### AIM OF THE EXERCISE
Using the data beneath, show every line that includes the word "commerciali".

PROVIDED ENTRIES START

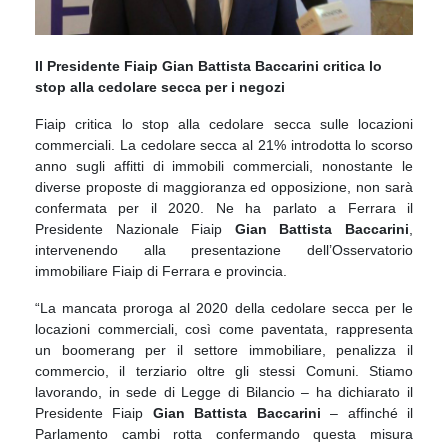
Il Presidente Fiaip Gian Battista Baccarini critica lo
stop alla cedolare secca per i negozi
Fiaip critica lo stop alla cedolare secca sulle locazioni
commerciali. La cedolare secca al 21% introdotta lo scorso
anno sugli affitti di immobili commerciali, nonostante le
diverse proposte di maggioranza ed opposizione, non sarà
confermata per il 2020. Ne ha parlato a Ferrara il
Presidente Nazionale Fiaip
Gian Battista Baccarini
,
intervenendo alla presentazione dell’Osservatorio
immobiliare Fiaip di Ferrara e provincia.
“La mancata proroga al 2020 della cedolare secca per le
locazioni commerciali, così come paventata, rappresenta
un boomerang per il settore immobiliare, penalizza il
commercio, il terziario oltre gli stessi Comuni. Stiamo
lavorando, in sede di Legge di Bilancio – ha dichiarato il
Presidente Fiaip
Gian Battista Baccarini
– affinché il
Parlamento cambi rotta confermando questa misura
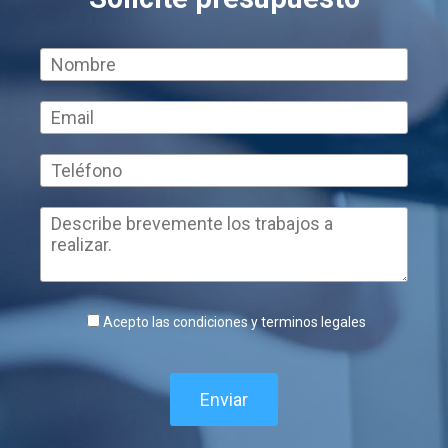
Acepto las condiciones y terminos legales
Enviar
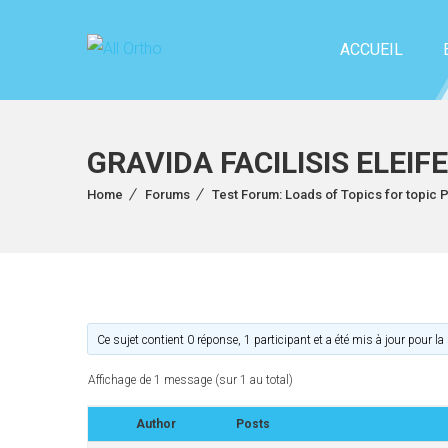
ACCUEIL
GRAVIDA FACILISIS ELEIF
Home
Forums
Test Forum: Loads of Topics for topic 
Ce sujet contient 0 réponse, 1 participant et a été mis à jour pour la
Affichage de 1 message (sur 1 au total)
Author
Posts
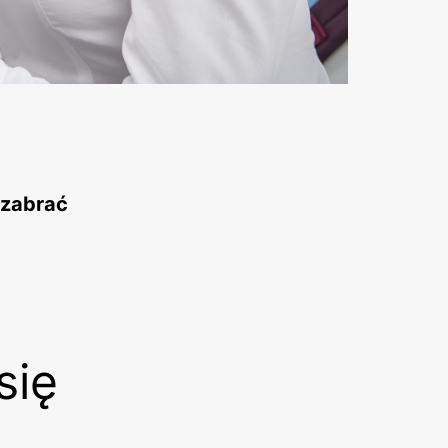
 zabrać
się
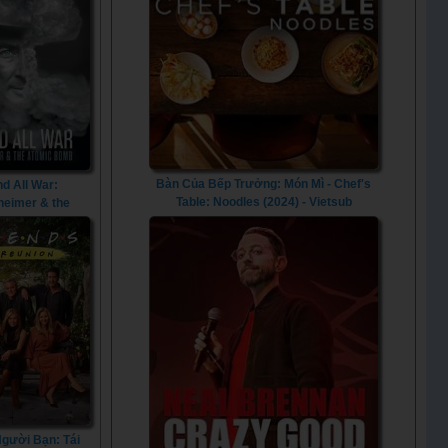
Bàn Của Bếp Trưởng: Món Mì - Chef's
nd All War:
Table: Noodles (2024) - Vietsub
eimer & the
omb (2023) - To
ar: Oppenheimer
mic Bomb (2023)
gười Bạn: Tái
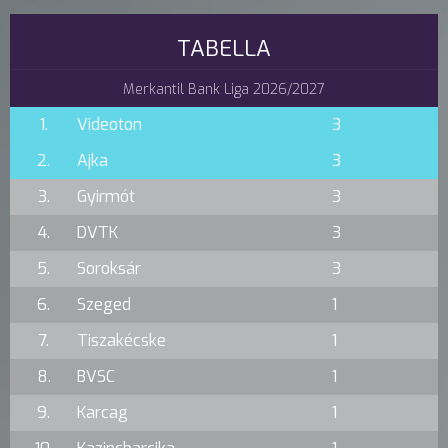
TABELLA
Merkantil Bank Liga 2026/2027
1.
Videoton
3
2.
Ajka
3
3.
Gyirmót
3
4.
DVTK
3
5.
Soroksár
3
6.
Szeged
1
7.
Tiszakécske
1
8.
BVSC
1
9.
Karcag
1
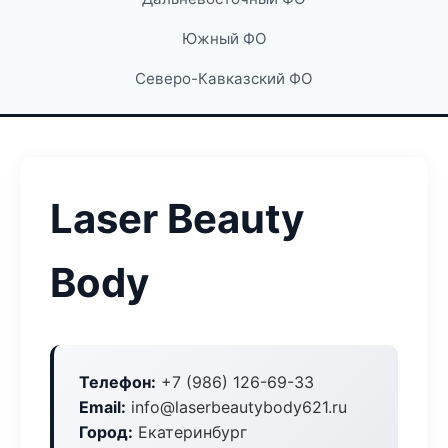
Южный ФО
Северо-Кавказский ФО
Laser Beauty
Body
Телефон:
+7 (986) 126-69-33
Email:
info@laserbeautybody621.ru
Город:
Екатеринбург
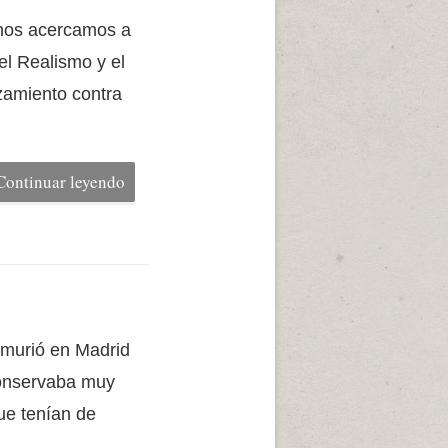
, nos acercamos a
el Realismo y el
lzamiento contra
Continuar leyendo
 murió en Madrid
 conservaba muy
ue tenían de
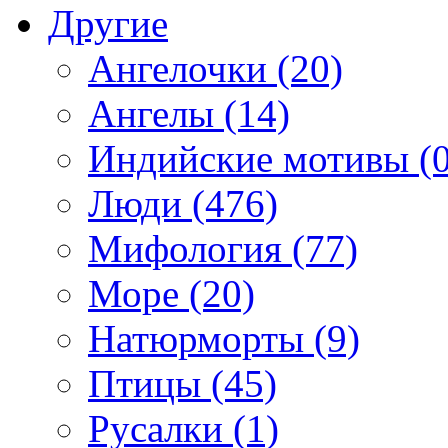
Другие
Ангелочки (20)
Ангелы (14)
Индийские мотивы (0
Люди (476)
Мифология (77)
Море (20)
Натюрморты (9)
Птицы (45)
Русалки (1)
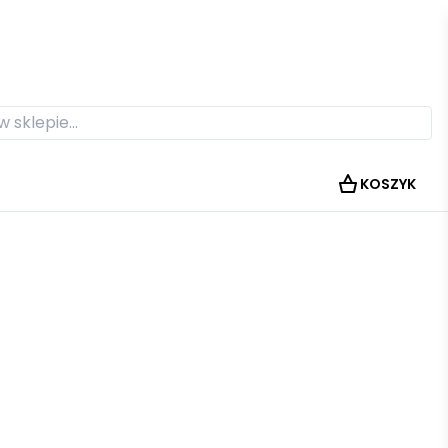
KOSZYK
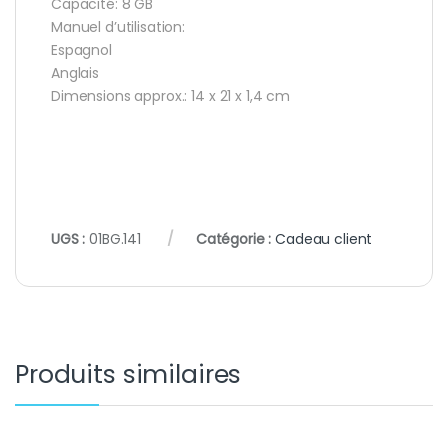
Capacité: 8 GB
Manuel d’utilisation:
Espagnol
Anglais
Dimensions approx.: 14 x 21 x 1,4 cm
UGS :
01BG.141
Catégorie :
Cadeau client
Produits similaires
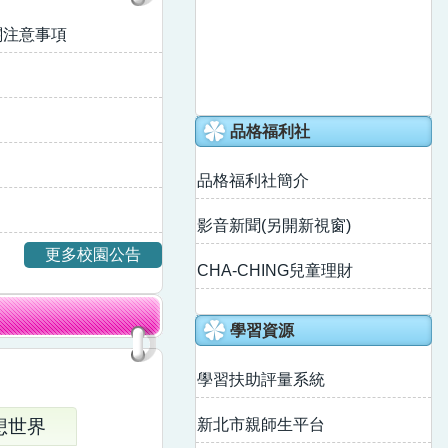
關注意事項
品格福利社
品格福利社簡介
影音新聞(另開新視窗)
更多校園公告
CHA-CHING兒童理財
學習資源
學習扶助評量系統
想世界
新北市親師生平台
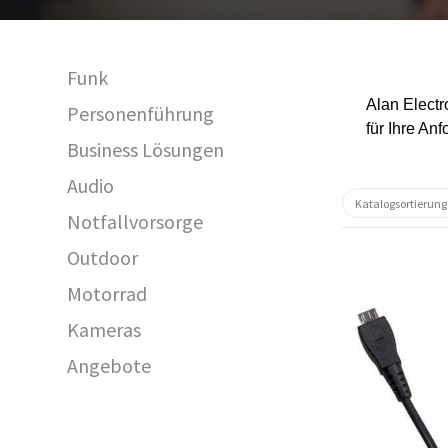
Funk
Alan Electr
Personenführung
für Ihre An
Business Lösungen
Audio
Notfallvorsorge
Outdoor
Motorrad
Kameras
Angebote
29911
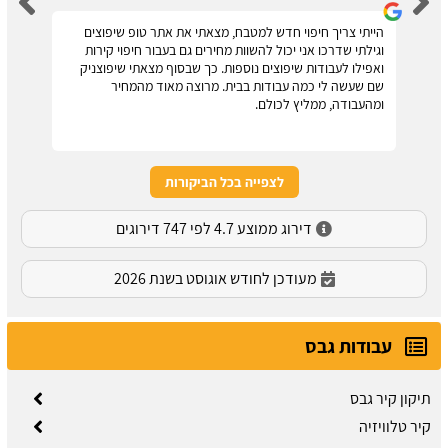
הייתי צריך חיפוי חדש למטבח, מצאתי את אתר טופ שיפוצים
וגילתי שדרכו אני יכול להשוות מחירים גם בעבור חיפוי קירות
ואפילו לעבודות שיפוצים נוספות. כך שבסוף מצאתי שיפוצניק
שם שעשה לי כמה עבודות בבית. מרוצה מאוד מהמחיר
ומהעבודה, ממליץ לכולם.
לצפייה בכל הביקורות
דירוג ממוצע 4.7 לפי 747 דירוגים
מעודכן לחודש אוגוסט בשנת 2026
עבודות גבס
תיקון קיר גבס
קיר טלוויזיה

PROVIDED ENTRIES END

### TASK SOLUTION
commerciali. La cedolare secca al 21% introdotta lo scorso
anno sugli affitti di immobili commerciali, nonostante le
locazioni commerciali, così come paventata, rappresenta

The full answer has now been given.